Aksi yang dimulai sejak pertengahan Desember 2024 ini menyebabkan lumpuhnya sebagian besar operasional perusahaan.
Tercatat, sekitar 1.800 hektare lahan diklaim sebagai milik masyarakat dan dituntut untuk diserahkan kepada mereka, padahal menurut pihak PTPN, areal tersebut merupakan aset negara yang sah.
“Lahan ini adalah hasil tukar guling resmi antara PTPN dan Pemerintah Kabupaten Luwu sejak 1994. Prosesnya didukung oleh keputusan dari berbagai instansi, mulai dari bupati, kantor pertanahan, hingga kementerian,” jelas Mugiyanto SP, Manajer Kebun Luwu II saat ditemui di kantor unitnya, Senin (30/6/2025).
Riwayat Tukar Guling Sejak 1994
Menurut Mugiyanto, proses tukar guling dimulai saat lahan milik PTPN di Lamasi diserahkan untuk pembangunan Kota Palopo.
Sebagai gantinya, Pemerintah Kabupaten Luwu menunjuk lahan di Desa Mantadulu dan Tawakua sebagai kompensasi, yang kemudian diberikan izin lokasi seluas 1.000 hektare.
Luas pengelolaan terus berkembang hingga mencapai sekitar 2.399 hektare, dengan pengukuran resmi dari Badan Pertanahan Nasional (BPN) pada 2003.
“Kami masuk ke wilayah ini berdasarkan mekanisme hukum, bukan merampas lahan masyarakat,” tegas Mugiyanto.
Namun, sebagian dari lahan tersebut kemudian dikategorikan sebagai kawasan hutan, dan hingga kini masih dalam proses pelepasan status di Kementerian Lingkungan Hidup dan Kehutanan (KLHK).
Status ini menjadi hambatan utama bagi PTPN untuk memperoleh Hak Guna Usaha (HGU).
Aktivitas Kebun Terhenti, Karyawan Terimbas
Sejak pendudukan pada 12 Desember 2024, kelompok masyarakat membangun sekitar 23 gubuk semi permanen dan menghambat kegiatan panen serta pemeliharaan kebun.
Operasional di tiga afdeling terpaksa dihentikan.

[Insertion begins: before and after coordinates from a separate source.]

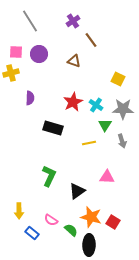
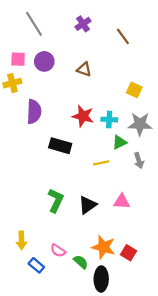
brown line: (91, 40) -> (123, 36), moved
purple semicircle: (30, 98) -> (34, 112), size x1.5
red star: (73, 102) -> (83, 116), turned -30
cyan cross: (96, 105) -> (109, 120), turned -32
green triangle: (105, 125) -> (119, 142), turned 32
black triangle: (77, 191) -> (88, 205), moved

Akibatnya, tandan buah segar (TBS) membusuk di pohon, areal menjadi semak, dan kehilangan brondolan sawit pun meningkat.
“Bahkan, beberapa warga tertangkap mencuri brondolan oleh tim patroli kami,” ungkap Mugiyanto.
Karyawan kebun terpaksa dialihkan ke wilayah lain yang jaraknya cukup jauh, sementara sebagian lainnya harus berjaga di kantor dan kebun demi menghindari kerusakan lebih lanjut.
PTPN IV: Kami Bukan Musuh Masyarakat
Mugiyanto menekankan bahwa PTPN IV bukan hanya entitas bisnis, tetapi juga merupakan penghidupan bagi ribuan keluarga karyawan.
Ia berharap masyarakat memahami posisi perusahaan yang menjalankan tugas negara.
“Kami menjaga aset negara, bukan merampas tanah rakyat. Yang kami butuhkan saat ini adalah kepastian hukum dan perlindungan dari negara,” ujar Mugiyanto.
PTPN IV Regional 2 menyatakan selalu mengedepankan pendekatan persuasif.
Sejumlah langkah mediasi telah ditempuh, mulai dari audiensi dengan DPRD Luwu Timur, koordinasi dengan Forkopimda, hingga pertemuan dengan Polres dan Kodim.
Dorong Penyelesaian Lewat Jalur Hukum dan Kementerian Terkait
Mugiyanto menambahkan bahwa pihaknya siap mendukung proses hukum dan mendorong percepatan penyelesaian legalitas lahan melalui kementerian terkait.
Ia berharap ada sinergi lintas lembaga agar operasional kebun dapat berjalan kembali secara normal.
“Kami butuh kolaborasi semua pihak agar masalah ini tidak berkepanjangan. Kami ingin tetap menjadi bagian dari pembangunan ekonomi daerah dan kesejahteraan masyarakat,” pungkasnya.